What you need to do
Nothing but the text of the records should come back; copy it exactly and leave the pictures out.

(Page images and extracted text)
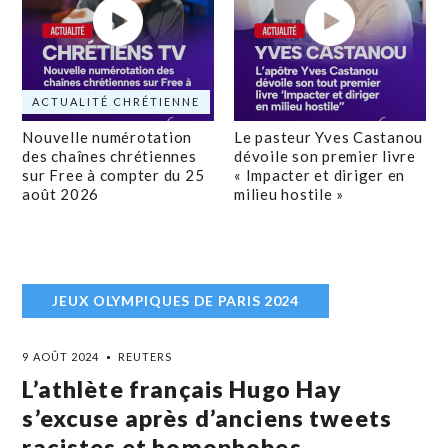
ACTUALITÉ CHRÉTIENNE
Nouvelle numérotation
Le pasteur Yves Castanou
des chaînes chrétiennes
dévoile son premier livre
sur Free à compter du 25
« Impacter et diriger en
août 2026
milieu hostile »
JEUX OLYMPIQUES DE PARIS 2024
9 AOÛT 2024
REUTERS
L’athlète français Hugo Hay
s’excuse après d’anciens tweets
racistes et homophobes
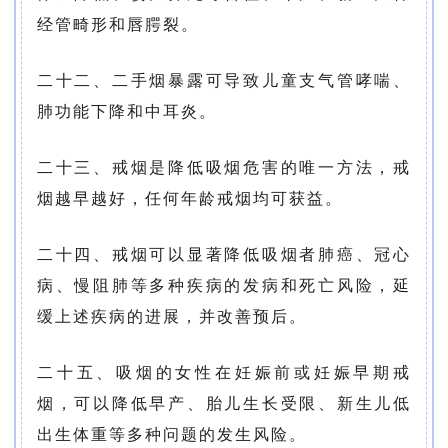
经管畸形和唇腭裂。
二十二、二手烟暴露可导致儿童支气管哮喘、
肺功能下降和中耳炎。
二十三、戒烟是降低吸烟危害的唯一方法，戒
烟越早越好，任何年龄戒烟均可获益。
二十四、戒烟可以显著降低吸烟者肺癌、冠心
病、慢阻肺等多种疾病的发病和死亡风险，延
缓上述疾病的进展，并改善预后。
二十五、吸烟的女性在妊娠前或妊娠早期戒
烟，可以降低早产、胎儿生长受限、新生儿低
出生体重等多种问题的发生风险。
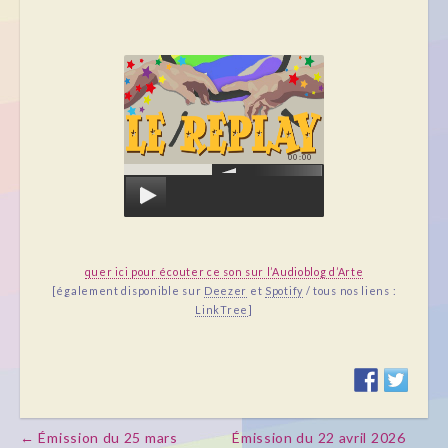
00:00
quer ici pour écouter ce son sur l’Audioblog d’Arte
[également disponible sur
Deezer
et
Spotify
/ tous nos liens :
LinkTree
]
← Émission du 25 mars
Émission du 22 avril 2026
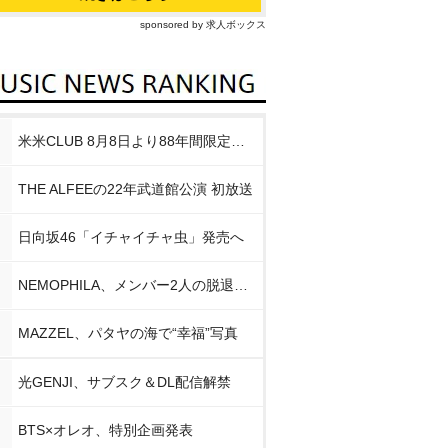
sponsored by 求人ボックス
米米CLUB 8月8日より88年間限定企画
THE ALFEEの22年武道館公演 初放送
日向坂46「イチャイチャ虫」発売へ
NEMOPHILA、メンバー2人の脱退発表
MAZZEL、パタヤの海で“幸福”写真
光GENJI、サブスク＆DL配信解禁
BTS×オレオ、特別企画発表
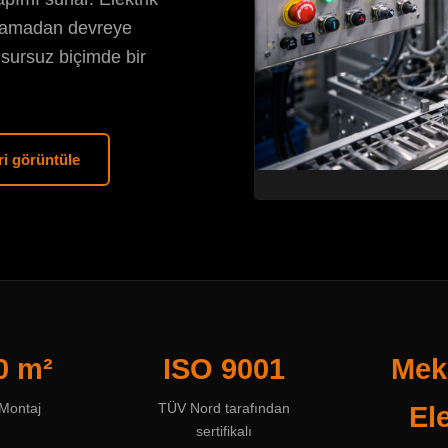
lamadan devreye
sursuz biçimde bir
ri görüntüle
0 m²
ISO 9001
Mek
 Montaj
TÜV Nord tarafından
Ele
sertifikalı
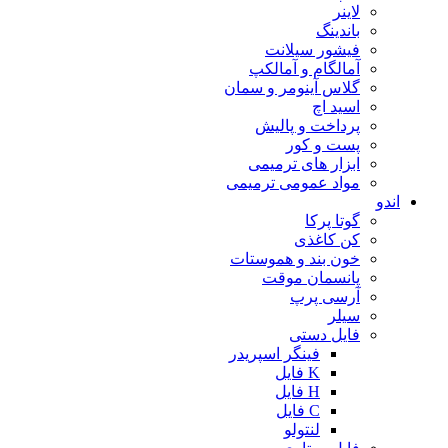
لاینر
باندینگ
فیشور سیلانت
آمالگام و آمالکپ
گلاس آینومر و سمان
اسید اچ
پرداخت و پالیش
پست و کور
ابزار های ترمیمی
مواد عمومی ترمیمی
اندو
گوتا پرکا
کن کاغذی
خون بند و هموستات
پانسمان موقت
آرسی پرپ
سیلر
فایل دستی
فینگر اسپریدر
K فایل
H فایل
C فایل
لنتولو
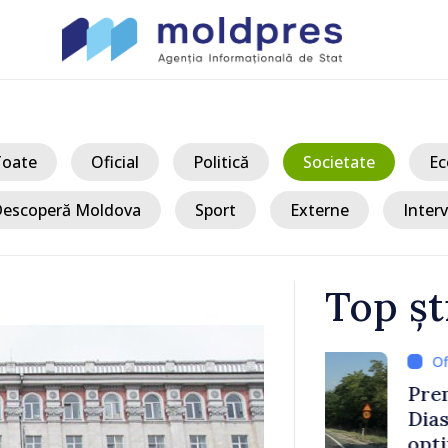
Toate
Oficial
Politică
Societate
Ec
escoperă Moldova
Sport
Externe
Interv
Top șt
/ Acum 
ertizați să
Premierul Va
circulație pe
Diasporei: „
ășoară
optimismul o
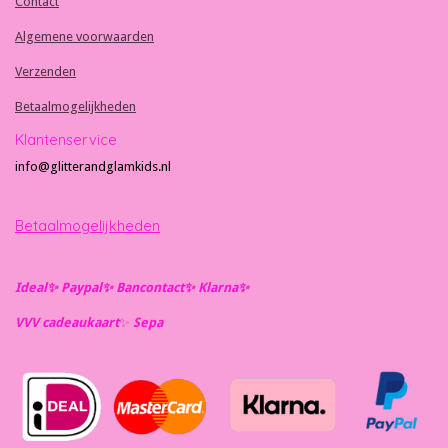
Contact
Algemene voorwaarden
Verzenden
Betaalmogelijkheden
Klantenservice
info@glitterandglamkids.nl
Betaalmogelijkheden
Ideal✨️ Paypal✨️ Bancontact✨️ Klarna✨️
VVV cadeaukaart
✨️
Se
pa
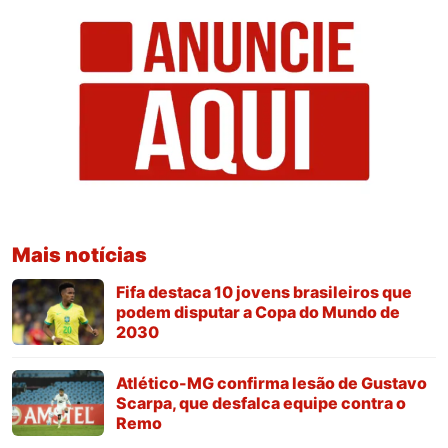
Mais notícias
Fifa destaca 10 jovens brasileiros que
podem disputar a Copa do Mundo de
2030
Atlético-MG confirma lesão de Gustavo
Scarpa, que desfalca equipe contra o
Remo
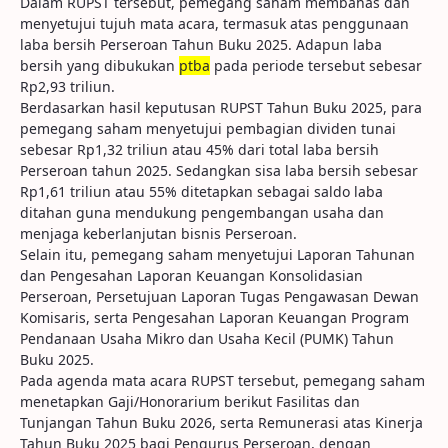
Dalam RUPST tersebut, pemegang saham membahas dan
menyetujui tujuh mata acara, termasuk atas penggunaan
laba bersih Perseroan Tahun Buku 2025. Adapun laba
bersih yang dibukukan
ptba
pada periode tersebut sebesar
Rp2,93 triliun.
Berdasarkan hasil keputusan RUPST Tahun Buku 2025, para
pemegang saham menyetujui pembagian dividen tunai
sebesar Rp1,32 triliun atau 45% dari total laba bersih
Perseroan tahun 2025. Sedangkan sisa laba bersih sebesar
Rp1,61 triliun atau 55% ditetapkan sebagai saldo laba
ditahan guna mendukung pengembangan usaha dan
menjaga keberlanjutan bisnis Perseroan.
Selain itu, pemegang saham menyetujui Laporan Tahunan
dan Pengesahan Laporan Keuangan Konsolidasian
Perseroan, Persetujuan Laporan Tugas Pengawasan Dewan
Komisaris, serta Pengesahan Laporan Keuangan Program
Pendanaan Usaha Mikro dan Usaha Kecil (PUMK) Tahun
Buku 2025.
Pada agenda mata acara RUPST tersebut, pemegang saham
menetapkan Gaji/Honorarium berikut Fasilitas dan
Tunjangan Tahun Buku 2026, serta Remunerasi atas Kinerja
Tahun Buku 2025 bagi Pengurus Perseroan, dengan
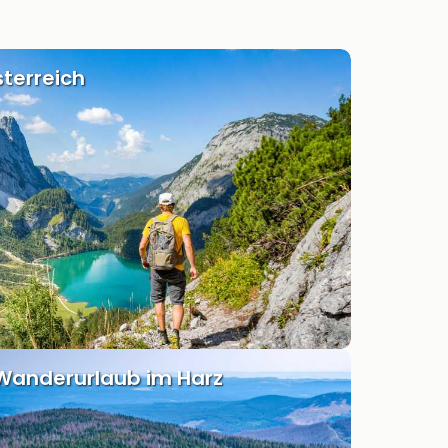
terreich
Wanderurlaub im Harz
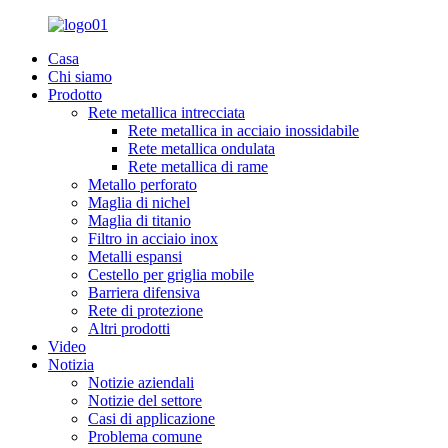
Casa
Chi siamo
Prodotto
Rete metallica intrecciata
Rete metallica in acciaio inossidabile
Rete metallica ondulata
Rete metallica di rame
Metallo perforato
Maglia di nichel
Maglia di titanio
Filtro in acciaio inox
Metalli espansi
Cestello per griglia mobile
Barriera difensiva
Rete di protezione
Altri prodotti
Video
Notizia
Notizie aziendali
Notizie del settore
Casi di applicazione
Problema comune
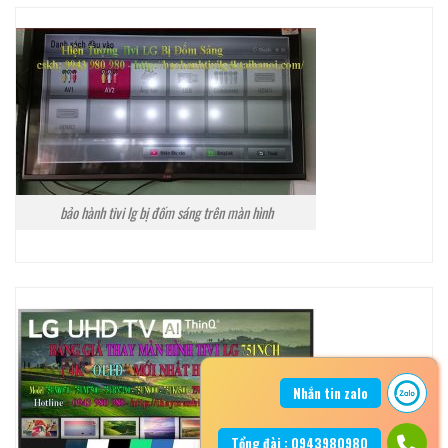
bảo hành tivi lg bị đốm sáng trên màn hình
Nhắn tin zalo
Tổng đài : 0943980980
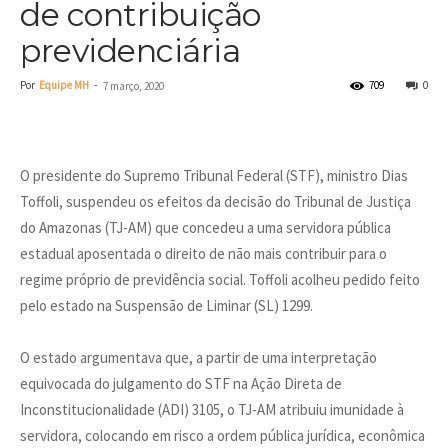
de contribuição
previdenciária
Por
Equipe MH
-
709
0
7 março, 2020
O presidente do Supremo Tribunal Federal (STF), ministro Dias
Toffoli, suspendeu os efeitos da decisão do Tribunal de Justiça
do Amazonas (TJ-AM) que concedeu a uma servidora pública
estadual aposentada o direito de não mais contribuir para o
regime próprio de previdência social. Toffoli acolheu pedido feito
pelo estado na Suspensão de Liminar (SL) 1299.
O estado argumentava que, a partir de uma interpretação
equivocada do julgamento do STF na Ação Direta de
Inconstitucionalidade (ADI) 3105, o TJ-AM atribuiu imunidade à
servidora, colocando em risco a ordem pública jurídica, econômica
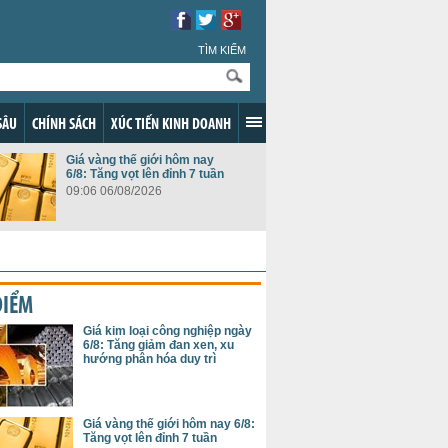
TÌM KIẾM
SÂU
CHÍNH SÁCH
XÚC TIẾN KINH DOANH
Giá vàng thế giới hôm nay
6/8: Tăng vọt lên đỉnh 7 tuần
09:06 06/08/2026
ĐIỂM
Giá kim loại công nghiệp ngày
6/8: Tăng giảm đan xen, xu
hướng phân hóa duy trì
Giá vàng thế giới hôm nay 6/8:
Tăng vọt lên đỉnh 7 tuần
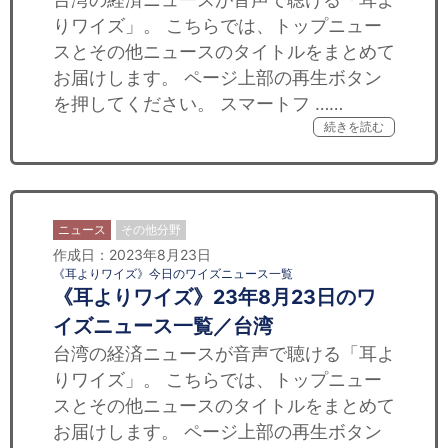
りワイズ」。 こちらでは、トップニュー
スとその他ニュースのタイトルをまとめて
お届けします。 ページ上部の再生ボタン
を押してください。 スマートフ ……
続きを読む
ニュース
その他分野
作成日：2023年8月23日
《耳よりワイズ》今日のワイズニュース一覧
《耳よりワイズ》23年8月23日のワ
イズニュース一覧／台湾
台湾の経済ニュースが音声で聴ける「耳よ
りワイズ」。 こちらでは、トップニュー
スとその他ニュースのタイトルをまとめて
お届けします。 ページ上部の再生ボタン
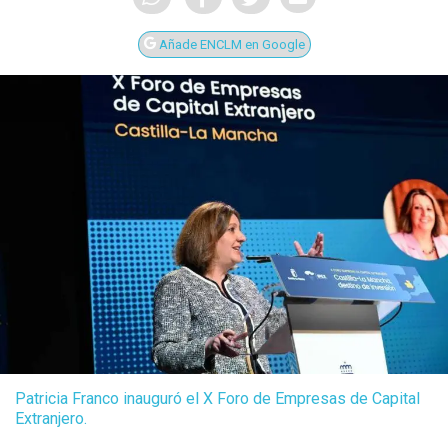
Añade ENCLM en Google
Patricia Franco inauguró el X Foro de Empresas de Capital
Extranjero.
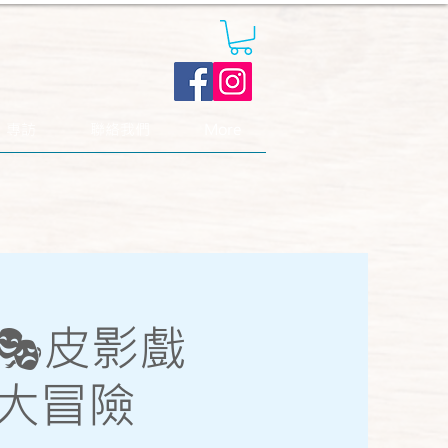
．專訪
聯絡我們
More
🎭皮影戲
大冒險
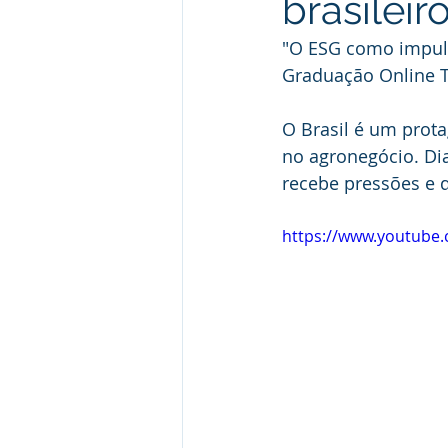
brasileir
"O ESG como impuls
Graduação Online T
O Brasil é um prot
no agronegócio. Dia
recebe pressões e d
https://www.youtub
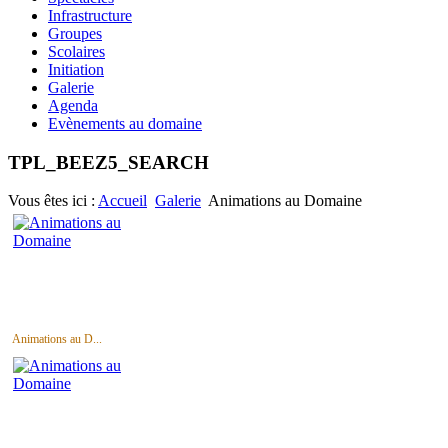
Infrastructure
Groupes
Scolaires
Initiation
Galerie
Agenda
Evènements au domaine
TPL_BEEZ5_SEARCH
Vous êtes ici :
Accueil
Galerie
Animations au Domaine
Animations au D...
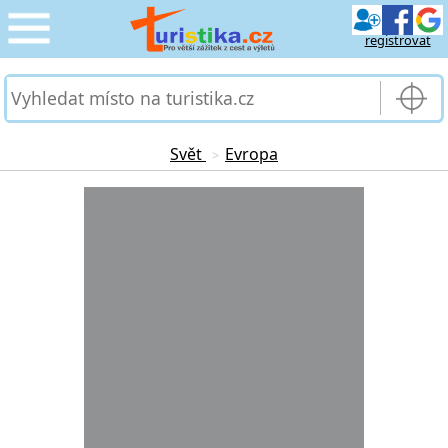
registrovat
CESTOVÁNÍ
›
SLUŽBY & DOPRAVA
›
Svět
Evropa
>
PRO TURISTY
Loading...
›
MOJE TURISTIKA
›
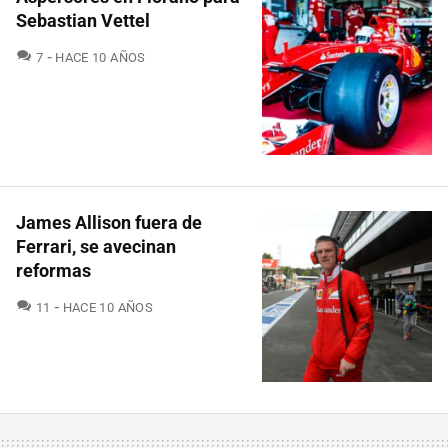
Sebastian Vettel
COMENTARIOS
7
HACE 10 AÑOS
James Allison fuera de
Ferrari, se avecinan
reformas
COMENTARIOS
11
HACE 10 AÑOS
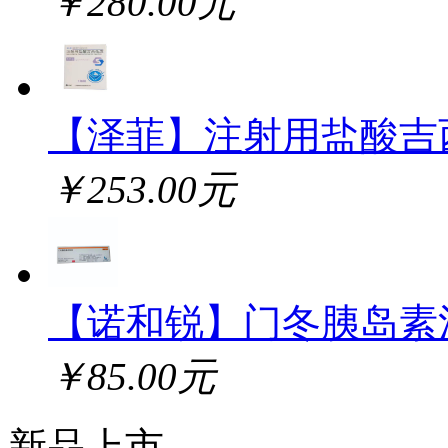
￥280.00元
【泽菲】注射用盐酸吉
￥253.00元
【诺和锐】门冬胰岛素
￥85.00元
新品上市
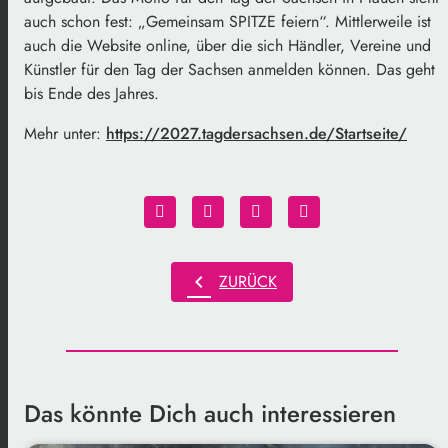
auch schon fest: „Gemeinsam SPITZE feiern“. Mittlerweile ist
auch die Website online, über die sich Händler, Vereine und
Künstler für den Tag der Sachsen anmelden können. Das geht
bis Ende des Jahres.
Mehr unter:
https://2027.tagdersachsen.de/Startseite/
chevron_left
ZURÜCK
Das könnte Dich auch interessieren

Exercise result
ACTUALITÉ CHRÉTIENNE
Nouvelle numérotation
Le pasteur Yves Castanou
des chaînes chrétiennes
dévoile son premier livre
sur Free à compter du 25
« Impacter et diriger en
août 2026
milieu hostile »
JEUX OLYMPIQUES DE PARIS 2024
9 AOÛT 2024
REUTERS
L’athlète français Hugo Hay
s’excuse après d’anciens tweets
racistes et homophobes
经管畸形和唇腭裂。
二十二、二手烟暴露可导致儿童支气管哮喘、
肺功能下降和中耳炎。
二十三、戒烟是降低吸烟危害的唯一方法，戒
烟越早越好，任何年龄戒烟均可获益。
二十四、戒烟可以显著降低吸烟者肺癌、冠心
病、慢阻肺等多种疾病的发病和死亡风险，延
缓上述疾病的进展，并改善预后。
二十五、吸烟的女性在妊娠前或妊娠早期戒
烟，可以降低早产、胎儿生长受限、新生儿低
出生体重等多种问题的发生风险。
00:00
quer ici pour écouter ce son sur l’Audioblog d’Arte
[également disponible sur
Deezer
et
Spotify
/ tous nos liens :
LinkTree
]
← Émission du 25 mars
Émission du 22 avril 2026
sponsored by 求人ボックス
米米CLUB 8月8日より88年間限定企画
THE ALFEEの22年武道館公演 初放送
日向坂46「イチャイチャ虫」発売へ
NEMOPHILA、メンバー2人の脱退発表
MAZZEL、パタヤの海で“幸福”写真
光GENJI、サブスク＆DL配信解禁
BTS×オレオ、特別企画発表
lamadan devreye
sursuz biçimde bir
ri görüntüle
0 m²
ISO 9001
Mek
 Montaj
TÜV Nord tarafından
Ele
sertifikalı
لاینر
باندینگ
فیشور سیلانت
آمالگام و آمالکپ
گلاس آینومر و سمان
اسید اچ
پرداخت و پالیش
پست و کور
ابزار های ترمیمی
مواد عمومی ترمیمی
اندو
گوتا پرکا
کن کاغذی
خون بند و هموستات
پانسمان موقت
آرسی پرپ
سیلر
فایل دستی
فینگر اسپریدر
K فایل
H فایل
C فایل
لنتولو
Toate
Oficial
Politică
Societate
Ec
escoperă Moldova
Sport
Externe
Interv
Top șt
/ Acum 
ertizați să
Premierul Va
circulație pe
Diasporei: „
ășoară
optimismul o
Contact
Algemene voorwaarden
Verzenden
Betaalmogelijkheden
Klantenservice
info@glitterandglamkids.nl
Betaalmogelijkheden
Ideal✨️ Paypal✨️ Bancontact✨️ Klarna✨️
VVV cadeaukaart
✨️
Se
pa
Mais notícias
Fifa destaca 10 jovens brasileiros que
podem disputar a Copa do Mundo de
2030
Atlético-MG confirma lesão de Gustavo
Scarpa, que desfalca equipe contra o
Remo
Dalam RUPST tersebut, pemegang saham membahas dan
menyetujui tujuh mata acara, termasuk atas penggunaan
laba bersih Perseroan Tahun Buku 2025. Adapun laba
bersih yang dibukukan
ptba
pada periode tersebut sebesar
Rp2,93 triliun.
Berdasarkan hasil keputusan RUPST Tahun Buku 2025, para
pemegang saham menyetujui pembagian dividen tunai
sebesar Rp1,32 triliun atau 45% dari total laba bersih
Perseroan tahun 2025. Sedangkan sisa laba bersih sebesar
Rp1,61 triliun atau 55% ditetapkan sebagai saldo laba
ditahan guna mendukung pengembangan usaha dan
menjaga keberlanjutan bisnis Perseroan.
Selain itu, pemegang saham menyetujui Laporan Tahunan
dan Pengesahan Laporan Keuangan Konsolidasian
Perseroan, Persetujuan Laporan Tugas Pengawasan Dewan
Komisaris, serta Pengesahan Laporan Keuangan Program
Pendanaan Usaha Mikro dan Usaha Kecil (PUMK) Tahun
Buku 2025.
Pada agenda mata acara RUPST tersebut, pemegang saham
menetapkan Gaji/Honorarium berikut Fasilitas dan
Tunjangan Tahun Buku 2026, serta Remunerasi atas Kinerja
Tahun Buku 2025 bagi Pengurus Perseroan, dengan
terreich
Wanderurlaub im Harz
Casa
Chi siamo
Prodotto
Rete metallica intrecciata
Rete metallica in acciaio inossidabile
Rete metallica ondulata
Rete metallica di rame
Metallo perforato
Maglia di nichel
Maglia di titanio
Filtro in acciaio inox
Metalli espansi
Cestello per griglia mobile
Barriera difensiva
Rete di protezione
Altri prodotti
Video
Notizia
Notizie aziendali
Notizie del settore
Casi di applicazione
Problema comune
bảo hành tivi lg bị đốm sáng trên màn hình
Nhắn tin zalo
Tổng đài : 0943980980
de contribuição
previdenciária
Por
Equipe MH
-
709
0
7 março, 2020
O presidente do Supremo Tribunal Federal (STF), ministro Dias
Toffoli, suspendeu os efeitos da decisão do Tribunal de Justiça
do Amazonas (TJ-AM) que concedeu a uma servidora pública
estadual aposentada o direito de não mais contribuir para o
regime próprio de previdência social. Toffoli acolheu pedido feito
pelo estado na Suspensão de Liminar (SL) 1299.
O estado argumentava que, a partir de uma interpretação
equivocada do julgamento do STF na Ação Direta de
Inconstitucionalidade (ADI) 3105, o TJ-AM atribuiu imunidade à
servidora, colocando em risco a ordem pública jurídica, econômica
TÌM KIẾM
SÂU
CHÍNH SÁCH
XÚC TIẾN KINH DOANH
Giá vàng thế giới hôm nay
6/8: Tăng vọt lên đỉnh 7 tuần
09:06 06/08/2026
ĐIỂM
Giá kim loại công nghiệp ngày
6/8: Tăng giảm đan xen, xu
hướng phân hóa duy trì
Giá vàng thế giới hôm nay 6/8:
Tăng vọt lên đỉnh 7 tuần
りワイズ」。 こちらでは、トップニュー
スとその他ニュースのタイトルをまとめて
お届けします。 ページ上部の再生ボタン
を押してください。 スマートフ ……
続きを読む
ニュース
その他分野
作成日：2023年8月23日
《耳よりワイズ》今日のワイズニュース一覧
《耳よりワイズ》23年8月23日のワ
イズニュース一覧／台湾
台湾の経済ニュースが音声で聴ける「耳よ
りワイズ」。 こちらでは、トップニュー
スとその他ニュースのタイトルをまとめて
お届けします。 ページ上部の再生ボタン
Añade ENCLM en Google
Patricia Franco inauguró el X Foro de Empresas de Capital
Extranjero.
．專訪
聯絡我們
More
🎭皮影戲
大冒險
brasileir
"O ESG como impuls
Graduação Online T
O Brasil é um prot
no agronegócio. Dia
recebe pressões e d
https://www.youtub
Infrastructure
Groupes
Scolaires
Initiation
Galerie
Agenda
Evènements au domaine
TPL_BEEZ5_SEARCH
Vous êtes ici :
Accueil
Galerie
Animations au Domaine
Animations au D...
registrovat
CESTOVÁNÍ
›
SLUŽBY & DOPRAVA
›
Svět
Evropa
>
PRO TURISTY
Loading...
›
MOJE TURISTIKA
›
Sebastian Vettel
COMENTARIOS
7
HACE 10 AÑOS
James Allison fuera de
Ferrari, se avecinan
reformas
COMENTARIOS
11
HACE 10 AÑOS
￥280.00元
【泽菲】注射用盐酸吉
￥253.00元
【诺和锐】门冬胰岛素
￥85.00元
新品上市
auch schon fest: „Gemeinsam SPITZE feiern“. Mittlerweile ist
auch die Website online, über die sich Händler, Vereine und
Künstler für den Tag der Sachsen anmelden können. Das geht
bis Ende des Jahres.
Mehr unter:
https://2027.tagdersachsen.de/Startseite/
chevron_left
ZURÜCK
Das könnte Dich auch interessieren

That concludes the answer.